Context Engineering 103 - Agent Skills | Chromatic Labs

9 January 2026

Context Engineering 103 - Agent Skills

The third article in the Context Engineering series. How loading context on-demand solves the bloating problem.

Context Engineering 103 - Agent Skills

In the last article, we covered Write, Select, Compress, and Isolate as the four pillars of context engineering. That framework works beautifully when you're managing context at runtime.


But there's a different approach. Instead of asking "how do I manage all this context?", it asks "what if the agent could grab exactly what it needs, exactly when it needs it?"


That's the core idea behind Agent Skills.
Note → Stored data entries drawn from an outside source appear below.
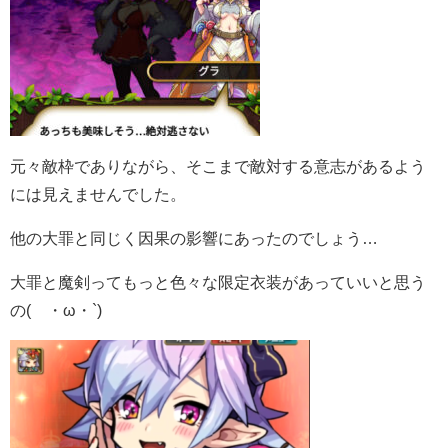
元々敵枠でありながら、そこまで敵対する意志があるよう
には見えませんでした。
他の大罪と同じく因果の影響にあったのでしょう…
大罪と魔剣ってもっと色々な限定衣装があっていいと思う
の(´・ω・`)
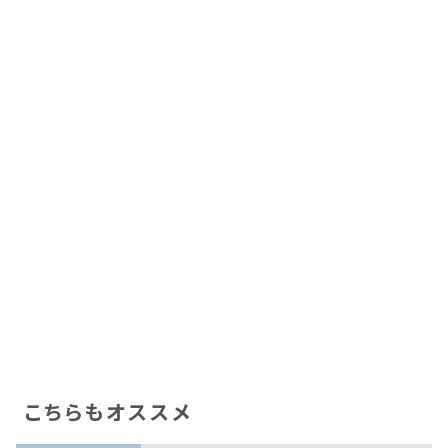
こちらもオススメ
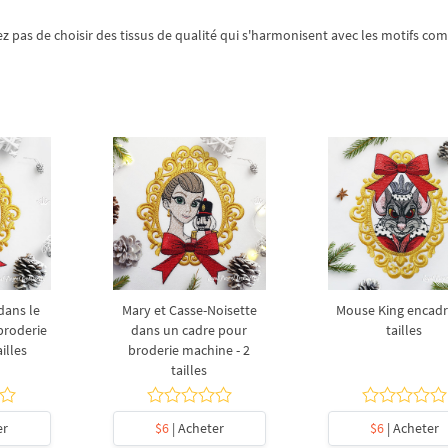
ez pas de choisir des tissus de qualité qui s'harmonisent avec les motifs co
dans le
Mary et Casse-Noisette
Mouse King encadré
 broderie
dans un cadre pour
tailles
illes
broderie machine - 2
tailles
er
$6
| Acheter
$6
| Acheter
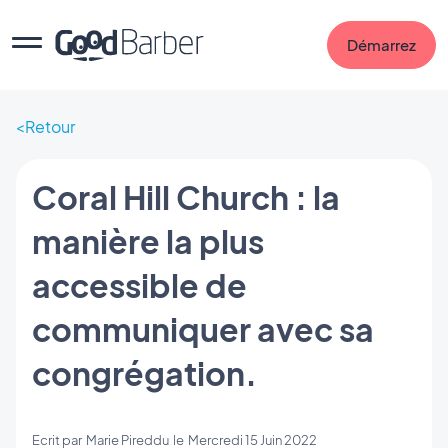
Démarrez
Retour
Coral Hill Church : la
manière la plus
accessible de
communiquer avec sa
congrégation.
Ecrit par
Marie Pireddu
le
Mercredi 15 Juin 2022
The Problem with Static Context

When you need an agent to be an expert at a particular task, you typically have three options:


1. Subagents - Handoff the task to a subagent with selected context. This works most of the time, but the tricky part is context handoff. What context do you pass? What do you take back? These decisions need considerable iteration to get right.


2. RAG - Store expertise in documents, retrieve relevant chunks on every query. Cosine similarity fetches top results, but those chunks don't always make sense together.
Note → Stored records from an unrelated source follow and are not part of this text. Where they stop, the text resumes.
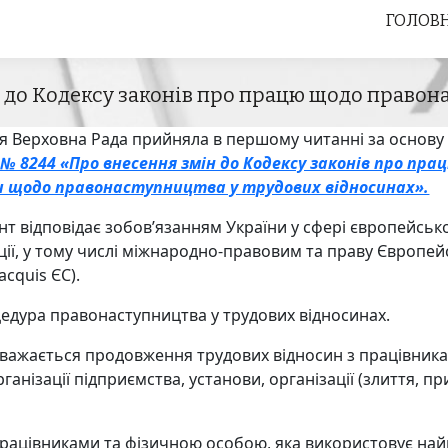
ГОЛОВ
ГОЛОВ
 до Кодексу законів про працю щодо правон
ня Верховна Рада прийняла в першому читанні за основу
 № 8244 «Про внесення змін до Кодексу законів про пра
и щодо правонаступництва у трудових відносинах».
т відповідає зобов’язанням України у сфері європейськ
ції, у тому числі міжнародно-правовим та праву Європе
acquis ЄС).
едура правонаступництва у трудових відносинах.
важається продовження трудових відносин з працівникам
ганізації підприємства, установи, організації (злиття, п
рацівниками та фізичною особою, яка використовує на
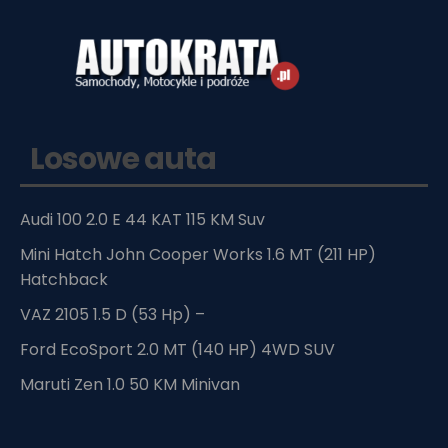
Losowe auta
Audi 100 2.0 E 44 KAT 115 KM Suv
Mini Hatch John Cooper Works 1.6 MT (211 HP)
Hatchback
VAZ 2105 1.5 D (53 Hp) –
Ford EcoSport 2.0 MT (140 HP) 4WD SUV
Maruti Zen 1.0 50 KM Minivan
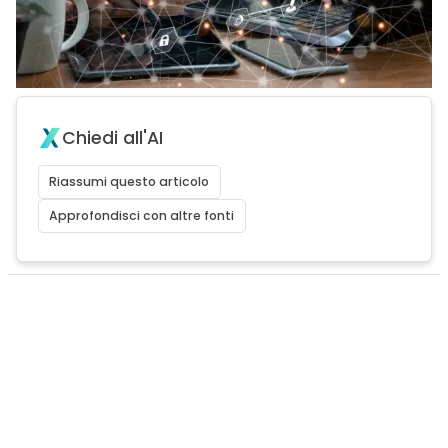
Chiedi all'AI
Riassumi questo articolo
Approfondisci con altre fonti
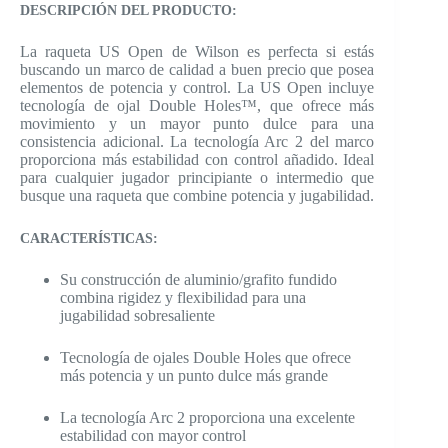
DESCRIPCIÓN DEL PRODUCTO:
La raqueta US Open de Wilson es perfecta si estás
buscando un marco de calidad a buen precio que posea
elementos de potencia y control. La US Open incluye
tecnología de ojal Double Holes™, que ofrece más
movimiento y un mayor punto dulce para una
consistencia adicional. La tecnología Arc 2 del marco
proporciona más estabilidad con control añadido. Ideal
para cualquier jugador principiante o intermedio que
busque una raqueta que combine potencia y jugabilidad.
CARACTERÍSTICAS:
Su construcción de aluminio/grafito fundido
combina rigidez y flexibilidad para una
jugabilidad sobresaliente
Tecnología de ojales Double Holes que ofrece
más potencia y un punto dulce más grande
La tecnología Arc 2 proporciona una excelente
estabilidad con mayor control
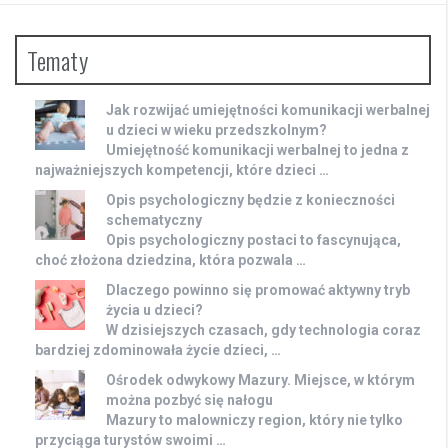
Tematy
Jak rozwijać umiejętności komunikacji werbalnej
u dzieci w wieku przedszkolnym?
Umiejętność komunikacji werbalnej to jedna z
najważniejszych kompetencji, które dzieci …
Opis psychologiczny będzie z konieczności
schematyczny
Opis psychologiczny postaci to fascynująca,
choć złożona dziedzina, która pozwala …
Dlaczego powinno się promować aktywny tryb
życia u dzieci?
W dzisiejszych czasach, gdy technologia coraz
bardziej zdominowała życie dzieci, …
Ośrodek odwykowy Mazury. Miejsce, w którym
można pozbyć się nałogu
Mazury to malowniczy region, który nie tylko
przyciąga turystów swoimi …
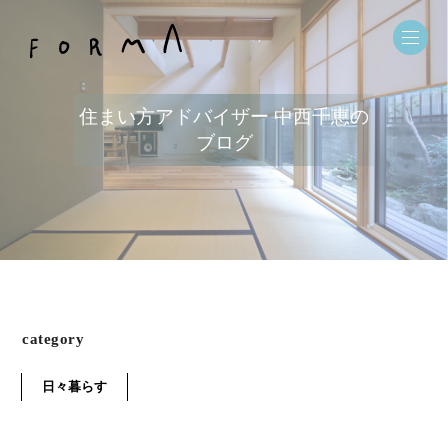
住まい方アドバイザー 中西千恵の
ブログ
category
日々暮らす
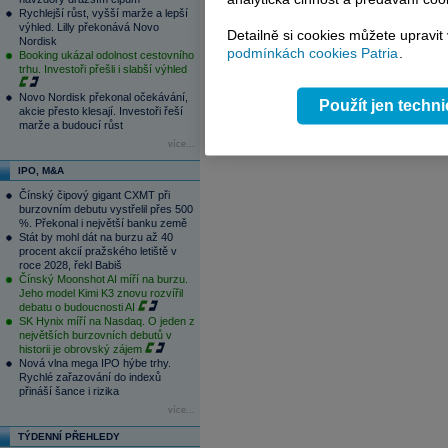
16:05
PODCAST ROZHOVORY: Eli Lilly vs. 
Rychlejší růst, vyšší marže a lepší
Kunové teprve na začátku
výhled. Lilly překonává Novo
Detailně si cookies můžete upravit
Nordisk
1
2
3
4
podmínkách cookies Patria
.
Booking ukázal odolnost cestovního
trhu. Investoři přešli i slabší výhled
Novo Nordisk překonal očekávání,
Použít jen techn
akcie přesto klesají. Investoři řeší
marže a budoucí růst
více...
IPO, M&A
Čínský čipový gigant CXMT při
burzovním debutu vystřelil přes 500
%. Překonal i největší banku země
Stát by mohl dát na burzu až 40
procent akcií pražského letiště v
roce 2028, řekl Babiš
Čínský Moonshot AI míří na burzu.
Jeho model Kimi K3 znovu rozvířil
debatu o budoucnosti AI
SK Hynix míří na Nasdaq. O jeden z
největších burzovních debutů v
historii je obrovský zájem
Nová vlna mega IPO hýbe trhy.
Rychlé zařazování do indexů
přináší šance i rizika
více...
TÝDENNÍ PŘEHLEDY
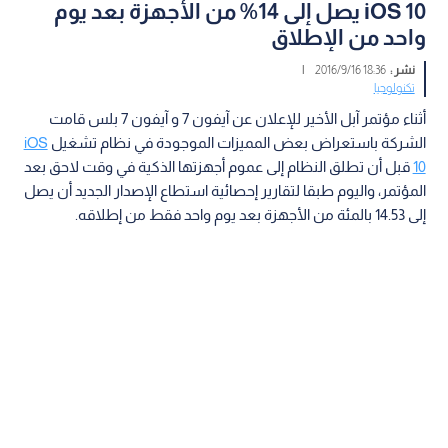
iOS 10 يصل إلى 14% من الأجهزة بعد يوم
واحد من الإطلاق
نشر :
18:36 2016/9/16
|
تكنولوجيا
أثناء مؤتمر آبل الأخير للإعلان عن آيفون 7 و آيفون 7 بلس قامت
الشركة باستعراض بعض المميزات الموجودة في نظام تشغيل
iOS
10
قبل أن تطلق النظام إلى عموم أجهزتها الذكية في وقت لاحق بعد
المؤتمر، واليوم طبقا لتقارير إحصائية استطاع الإصدار الجديد أن يصل
إلى 14.53 بالمئة من الأجهزة بعد يوم واحد فقط من إطلاقه.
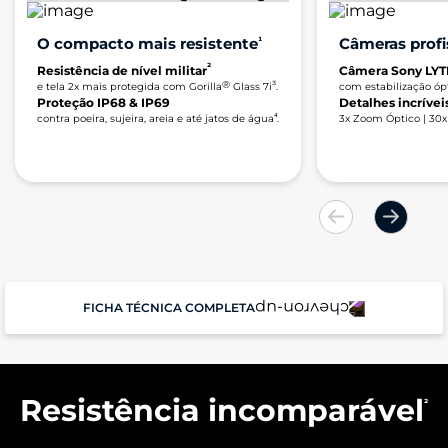
O compacto mais resistente
¹
Câmeras profi
²
Resistência de nível militar
Câmera Sony LYT
®
³
e tela 2x mais protegida com Gorilla
Glass 7i
.
com estabilização ó
Proteção IP68 & IP69
Detalhes incríve
⁴
contra poeira, sujeira, areia e até jatos de água
.
3x Zoom Óptico | 30
FICHA TÉCNICA COMPLETA
Performance
Resistência incomparável
²
Sistema Operacional
Android 15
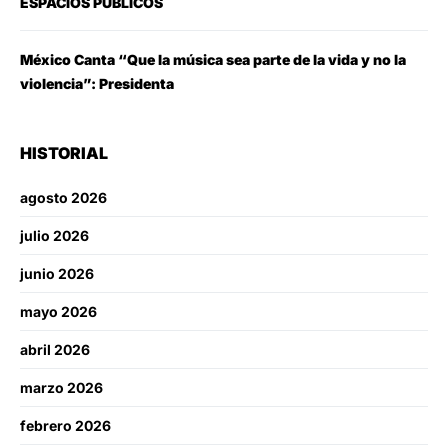
ESPACIOS PÚBLICOS
México Canta “Que la música sea parte de la vida y no la
violencia”: Presidenta
HISTORIAL
agosto 2026
julio 2026
junio 2026
mayo 2026
abril 2026
marzo 2026
febrero 2026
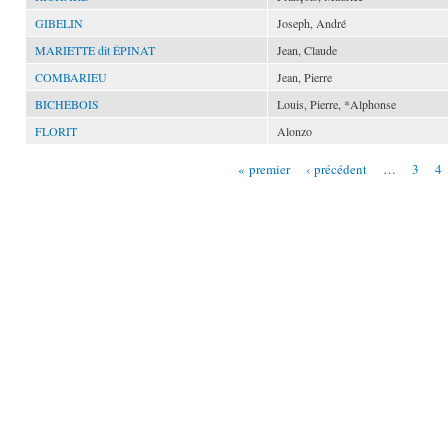
GIBELIN
Joseph, André
MARIETTE dit ÉPINAT
Jean, Claude
COMBARIEU
Jean, Pierre
BICHEBOIS
Louis, Pierre, *Alphonse
FLORIT
Alonzo
« premier
‹ précédent
…
3
4
Pages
3. System Prompt - Feed everything upfront. Brand guidelines, procedures, documentation. All sitting there from the start, whether the current task needs it or not.


Most of the time you're either managing subagent handoffs or fighting system prompt bloat.


When we built the supervisor-subagent architecture at Chromatic for video production, managing those handoffs took weeks of iteration and considerable token cost to reach acceptable accuracy.


Skills as Progressive Disclosure

Agent Skills take a different approach. Instead of loading everything upfront, they use progressive disclosure.


At startup, the agent loads only the metadata of available skills, just the name and a short description, which comes to around 50 tokens per skill. When a request matches a skill's description, only then does the agent read the full SKILL.md into context. If that skill references additional files, the agent can choose to read those too, or skip them if the current task doesn't need that depth.


Think of it like a well-organized manual where you start with the table of contents, flip to the relevant chapter when needed, and only dive into the appendix if the situation calls for it.


What's Inside a Skill

A skill is a folder containing:


  • SKILL.md (mandatory): YAML frontmatter with name and description, followed by instructions
  • Reference files (optional): Additional documentation for specific use cases
  • Scripts (optional): Python scripts, shell commands, validation logic

The YAML frontmatter gets loaded at startup for discovery, while the instructions below contain the actual guidelines, examples, and common mistakes to avoid. Think of it as the onboarding document you'd give a new team member who needs to get up to speed on a specific workflow.


When the skill gets more complex, you split it into multiple files. For a Nano Banana prompt generator skill, you might have separate reference files for character creation, outdoor scenes, art style rendering, text generation, and diagram creation. When generating a character, the outdoor scene context never enters the window.


Scripts are particularly useful because they run without loading the code itself into context. The agent executes them and only sees the output, keeping the window clean while still leveraging deterministic operations.


How This Connects to Context Engineering

The core insight is simple: load context only when you need it.


Instead of stuffing everything into the system prompt from the start, skills let you inject expertise at the moment it becomes relevant. The context window stays clean until the task actually requires that knowledge.


This is context engineering at the architectural level. You're designing the system so context enters and exits based on what's happening right now.


Building Skills That Actually Work

After working with skills for a while, some patterns become clear.


Description field matters for discovery. It should contain a brief overview of what the skill does, along with trigger words that match how users naturally phrase requests. If your skill generates Nano Banana prompts for characters, the description should contain terms like "character creation", "generate character", "Nano Banana character".


SKILL.md structure should stay focused on the common case. Move edge cases into separate reference files that get loaded only when needed.


Code in skills should handle deterministic operations: sorting lists, parsing structured data, validating formats. These are better executed than generated.


What This Means for Building Agents

Till now, specialization in agents meant one of three things: subagents with careful context handoffs, tool configurations for specific capabilities, or bloated system prompts trying to cover every scenario. Each approach has its tradeoffs, and mixing them adds complexity.


Skills offer a fourth path where you package expertise into discoverable folders, and the agent loads what it needs when it needs it, without context bloating and complex handoff logic. Instead of redesigning architecture for each new capability, you simply add a skill folder.


How We Use Skills at Chromatic Labs

We use skills to structure different parts of our video production pipeline, including script writing skills that adapt per use case, video prompt generation skills, image prompt skills, camera action reference skills, and BGM prompt generation skills. Each skill handles one aspect of the workflow, and the agent loads what it needs based on what's being created.


The result is a system where expertise stays modular and the context window stays clean.


References


Context engineering isn't just theory at Chromatic Labs. Agent Skills is how we keep our video generation pipeline modular and efficient. Each skill knows its domain, the agent picks what's relevant, and the context stays clean across every frame we generate.